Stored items
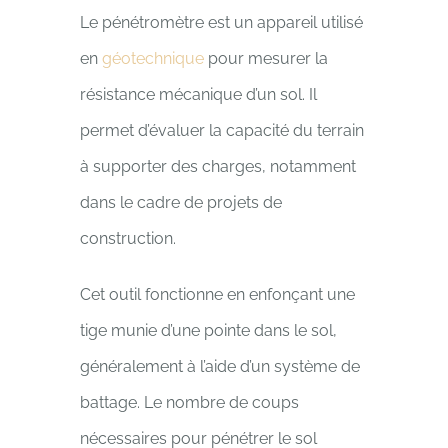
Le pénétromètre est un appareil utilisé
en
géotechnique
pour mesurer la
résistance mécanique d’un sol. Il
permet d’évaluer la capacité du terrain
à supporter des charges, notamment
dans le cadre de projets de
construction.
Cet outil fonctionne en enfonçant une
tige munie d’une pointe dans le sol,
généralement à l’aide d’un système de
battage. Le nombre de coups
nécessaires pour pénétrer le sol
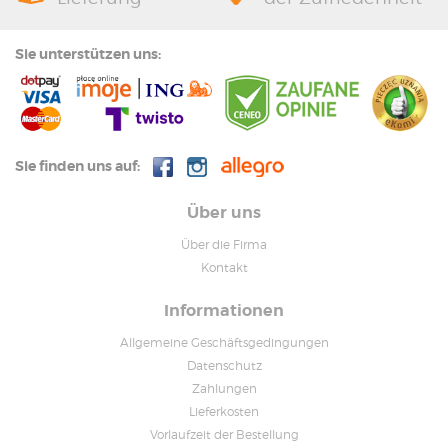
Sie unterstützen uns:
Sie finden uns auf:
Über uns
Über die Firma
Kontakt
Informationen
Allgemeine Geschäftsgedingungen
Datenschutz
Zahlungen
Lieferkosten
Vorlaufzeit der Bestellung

> **Work instruction**
Using the records above, print exactly the run of lines that starts with the line with "résistance mécanique d’un sol. Il" and goes on through the line with "Lieferkosten", pictures excluded.

> **Result below**
résistance mécanique d’un sol. Il
permet d’évaluer la capacité du terrain
à supporter des charges, notamment
dans le cadre de projets de
construction.
Cet outil fonctionne en enfonçant une
tige munie d’une pointe dans le sol,
généralement à l’aide d’un système de
battage. Le nombre de coups
nécessaires pour pénétrer le sol
Sie unterstützen uns:
Sie finden uns auf:
Über uns
Über die Firma
Kontakt
Informationen
Allgemeine Geschäftsgedingungen
Datenschutz
Zahlungen
Lieferkosten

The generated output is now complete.